I don't use the metric system. Describing a women's body as 
914.4
609.6
914.4
Just doesn't seem right…


----------



## RichT (Oct 14, 2016)

> I don t use the metric system. Describing a women s body as
> 914.4
> 609.6
> 914.4
> ...


And the Kardashians would be 1424.6, 494.2, 1937.8.


----------



## jbertelson (Sep 26, 2009)

Since I was an OB-GYN, there is some things I really can't say. Medicine is mostly on the metric system, kinda, but I always translated it into SAE. So someone gave me the babies weight in kilos, being good with math, I immediately translated it into pounds and ounces. I could understand that. I never got the weight stuff. But the centimeters, I got. You don't get to know the reason why.

If a woman gave me her dimensions, well, I probably wasn't in the office, and maybe I was somewhere I shouldn't be… don't you think?... (-:

Can't recollect that ever happened, but I suspect, I just wouldn't recollect, right?

So, I have a lot of digital equipment, and a lot of charts to translate into decimal, instead of fractions. Fractions are definitely idiotic. But, it seems, I really know what a 1/16, 1/8, 1/4 inch is. And I bet the rest of you do as well.
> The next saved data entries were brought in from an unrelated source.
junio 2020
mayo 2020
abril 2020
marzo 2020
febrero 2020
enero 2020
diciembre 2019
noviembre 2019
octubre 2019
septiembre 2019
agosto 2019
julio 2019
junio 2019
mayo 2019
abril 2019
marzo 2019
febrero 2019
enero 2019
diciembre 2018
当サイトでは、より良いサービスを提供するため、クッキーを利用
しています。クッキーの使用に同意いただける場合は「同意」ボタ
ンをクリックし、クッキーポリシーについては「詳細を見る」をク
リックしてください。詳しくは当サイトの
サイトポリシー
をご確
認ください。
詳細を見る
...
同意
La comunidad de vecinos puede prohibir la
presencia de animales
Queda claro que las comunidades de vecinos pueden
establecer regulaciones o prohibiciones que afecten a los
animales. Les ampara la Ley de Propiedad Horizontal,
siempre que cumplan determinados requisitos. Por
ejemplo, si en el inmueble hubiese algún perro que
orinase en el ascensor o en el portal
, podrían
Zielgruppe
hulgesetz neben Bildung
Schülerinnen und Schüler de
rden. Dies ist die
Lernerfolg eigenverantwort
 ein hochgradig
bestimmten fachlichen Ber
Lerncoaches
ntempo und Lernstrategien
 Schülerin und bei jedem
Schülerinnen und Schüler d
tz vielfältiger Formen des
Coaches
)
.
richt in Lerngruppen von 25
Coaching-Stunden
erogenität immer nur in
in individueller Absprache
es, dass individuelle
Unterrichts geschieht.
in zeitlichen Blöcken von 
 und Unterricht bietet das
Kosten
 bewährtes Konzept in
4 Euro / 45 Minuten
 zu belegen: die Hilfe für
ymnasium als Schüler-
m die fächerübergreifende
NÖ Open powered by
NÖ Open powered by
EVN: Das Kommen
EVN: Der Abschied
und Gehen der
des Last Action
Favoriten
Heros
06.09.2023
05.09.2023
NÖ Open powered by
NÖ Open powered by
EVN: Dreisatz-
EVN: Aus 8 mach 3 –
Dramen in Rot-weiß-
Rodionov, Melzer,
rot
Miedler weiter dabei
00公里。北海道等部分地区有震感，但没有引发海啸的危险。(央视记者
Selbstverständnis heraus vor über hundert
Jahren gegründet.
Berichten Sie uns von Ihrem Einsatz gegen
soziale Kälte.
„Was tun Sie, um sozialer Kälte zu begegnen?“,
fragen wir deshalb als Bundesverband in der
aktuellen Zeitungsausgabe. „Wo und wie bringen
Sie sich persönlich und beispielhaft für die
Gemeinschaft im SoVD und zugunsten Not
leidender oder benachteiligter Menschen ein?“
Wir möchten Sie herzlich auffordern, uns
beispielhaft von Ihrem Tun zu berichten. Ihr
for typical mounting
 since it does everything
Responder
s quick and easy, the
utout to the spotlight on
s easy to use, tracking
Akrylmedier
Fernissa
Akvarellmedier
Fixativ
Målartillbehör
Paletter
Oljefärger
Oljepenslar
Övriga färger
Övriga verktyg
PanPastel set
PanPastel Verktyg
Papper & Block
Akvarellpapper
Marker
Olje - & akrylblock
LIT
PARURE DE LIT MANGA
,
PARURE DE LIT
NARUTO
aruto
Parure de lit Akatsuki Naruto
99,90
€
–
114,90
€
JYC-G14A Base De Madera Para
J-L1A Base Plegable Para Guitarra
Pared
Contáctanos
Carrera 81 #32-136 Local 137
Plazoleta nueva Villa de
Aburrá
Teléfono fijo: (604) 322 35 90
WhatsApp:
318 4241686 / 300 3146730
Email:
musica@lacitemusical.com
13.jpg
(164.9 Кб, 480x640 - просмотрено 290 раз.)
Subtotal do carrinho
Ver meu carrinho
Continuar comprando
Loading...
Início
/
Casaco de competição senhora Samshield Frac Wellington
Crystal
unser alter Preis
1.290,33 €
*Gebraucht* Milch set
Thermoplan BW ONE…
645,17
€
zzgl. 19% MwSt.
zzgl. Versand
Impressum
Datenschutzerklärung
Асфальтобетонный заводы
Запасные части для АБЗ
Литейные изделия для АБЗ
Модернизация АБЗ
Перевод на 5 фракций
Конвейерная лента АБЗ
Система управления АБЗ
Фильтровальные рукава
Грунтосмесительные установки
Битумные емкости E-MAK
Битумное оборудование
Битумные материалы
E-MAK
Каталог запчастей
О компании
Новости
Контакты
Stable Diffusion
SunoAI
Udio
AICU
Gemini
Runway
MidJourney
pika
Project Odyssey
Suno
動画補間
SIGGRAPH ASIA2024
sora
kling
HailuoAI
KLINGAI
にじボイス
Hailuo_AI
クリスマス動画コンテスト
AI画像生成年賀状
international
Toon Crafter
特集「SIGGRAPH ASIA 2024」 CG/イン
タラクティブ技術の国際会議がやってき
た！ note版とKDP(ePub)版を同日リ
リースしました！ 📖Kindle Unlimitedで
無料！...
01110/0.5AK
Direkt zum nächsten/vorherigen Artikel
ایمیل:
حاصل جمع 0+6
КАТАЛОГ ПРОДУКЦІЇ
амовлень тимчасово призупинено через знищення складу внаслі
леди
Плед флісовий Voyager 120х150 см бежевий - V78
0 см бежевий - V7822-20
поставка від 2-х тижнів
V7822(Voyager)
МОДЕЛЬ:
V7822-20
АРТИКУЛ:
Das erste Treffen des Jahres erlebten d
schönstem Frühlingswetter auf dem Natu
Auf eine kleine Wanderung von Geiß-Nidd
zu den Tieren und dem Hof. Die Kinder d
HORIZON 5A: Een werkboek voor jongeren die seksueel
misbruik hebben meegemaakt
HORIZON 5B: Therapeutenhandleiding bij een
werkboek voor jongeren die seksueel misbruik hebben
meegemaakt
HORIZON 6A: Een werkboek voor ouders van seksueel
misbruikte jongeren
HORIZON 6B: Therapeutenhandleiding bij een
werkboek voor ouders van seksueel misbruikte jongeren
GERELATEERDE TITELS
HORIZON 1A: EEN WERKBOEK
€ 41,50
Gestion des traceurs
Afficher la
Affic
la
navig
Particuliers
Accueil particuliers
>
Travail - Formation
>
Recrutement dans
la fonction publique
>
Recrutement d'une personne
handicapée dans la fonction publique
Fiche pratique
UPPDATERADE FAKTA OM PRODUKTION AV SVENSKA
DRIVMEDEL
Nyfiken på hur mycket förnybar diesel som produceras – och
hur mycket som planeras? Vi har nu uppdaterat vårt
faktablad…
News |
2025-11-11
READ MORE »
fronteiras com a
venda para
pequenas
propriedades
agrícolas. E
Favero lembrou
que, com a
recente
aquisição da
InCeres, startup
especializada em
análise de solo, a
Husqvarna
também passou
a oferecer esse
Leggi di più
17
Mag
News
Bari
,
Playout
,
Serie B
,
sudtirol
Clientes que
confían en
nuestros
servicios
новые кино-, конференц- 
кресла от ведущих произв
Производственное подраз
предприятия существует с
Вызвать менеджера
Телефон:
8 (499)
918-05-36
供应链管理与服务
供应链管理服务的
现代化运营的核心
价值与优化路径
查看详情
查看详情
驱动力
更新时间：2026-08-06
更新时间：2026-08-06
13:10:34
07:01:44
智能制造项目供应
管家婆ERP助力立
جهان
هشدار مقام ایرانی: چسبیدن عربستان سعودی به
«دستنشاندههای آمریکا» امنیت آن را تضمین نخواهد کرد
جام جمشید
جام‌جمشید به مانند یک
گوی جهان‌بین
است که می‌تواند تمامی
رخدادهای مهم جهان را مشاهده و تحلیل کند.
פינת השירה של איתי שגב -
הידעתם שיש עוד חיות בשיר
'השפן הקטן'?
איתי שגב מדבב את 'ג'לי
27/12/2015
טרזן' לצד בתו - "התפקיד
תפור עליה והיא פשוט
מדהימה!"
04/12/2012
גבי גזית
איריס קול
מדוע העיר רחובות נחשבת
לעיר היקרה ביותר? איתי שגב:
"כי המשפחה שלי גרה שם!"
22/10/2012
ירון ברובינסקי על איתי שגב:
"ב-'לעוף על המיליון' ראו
Just an old timer, getting old timerer.

Pleasant discussion, reminiscent of old times, I do say, so staying tuned….......


----------



## Desert_Woodworker (Jan 28, 2015)

Jim I was invited to AKguys place in February, mabe you can drop in for a visit


----------



## robscastle (May 13, 2012)

Jim you could have had those table photos posted by now.

Bloody tapes you can never find one when you want them, next minute they are snapping your finger, or stop short of what you want to measure.


----------



## woodbutcherbynight (Oct 21, 2011)

> I don t use the metric system. Describing a women s body as
> 914.4
> 609.6
> 914.4
> ...


LOL, see that's were you move the decimal and make them centimeters 10mm = 1 cm
So that makes it 90 cm 60 cm 90cm. Sound better?


> ?


? In keeping with the thread I used a metric tape measure.


----------



## oldnovice (Mar 7, 2009)

How does this sound?

*2.0 cubits, 1.3 cubits, 2.0 cubits*

Or

*9 hands, 4.5 hands, 9 hands*


----------



## papadan (Mar 6, 2009)

> *Jim you could have had those table photos posted by now.
> 
> *Bloody tapes you can never find one when you want them, next minute they are snapping your finger, or stop short of what you want to measure.
> 
> - robscastle


_*ROTFLMFAO*_


----------



## RichT (Oct 14, 2016)

> Rich,
> 
> Oh no, not cartons of 18 eggs!
> 
> ...


I wondered why this third leg was growing. It must be the eggs!


----------



## AlaskaGuy (Jan 29, 2012)

> Jim I was invited to AKguys place in February, mabe you can drop in for a visit
> 
> - Desert_Woodworker


That would be perfectly fine DW. That would give you a bunk mate out there in the shop. Mucktuck and seagull eggs served promptly at 6:00 AM daily.


----------



## newwoodbutcher (Aug 6, 2010)

You think you have tape measure issues! Ha! There are more laying about.


----------



## woodbutcherbynight (Oct 21, 2011)

Yeah but are any of them metric???? LOL


----------



## 280305 (Sep 28, 2008)

> Rich,
> 
> Oh no, not cartons of 18 eggs!
> 
> ...


Well, better that than what happens if you buy eggs by the 1/2 dozen.


----------



## RichT (Oct 14, 2016)

> Well, better that than what happens if you buy eggs by the 1/2 dozen.
> 
> - ChuckV


LOL. Good one. If they ever hold the LJ Comedy Awards, I'm going to nominate you.


----------



## jbertelson (Sep 26, 2009)

Desert_Woodworker, and the other usual suspects:

OK, but AlaskaGuy's shop is just too big for me, I would feel lost in a wilderness of monstrous tools!!!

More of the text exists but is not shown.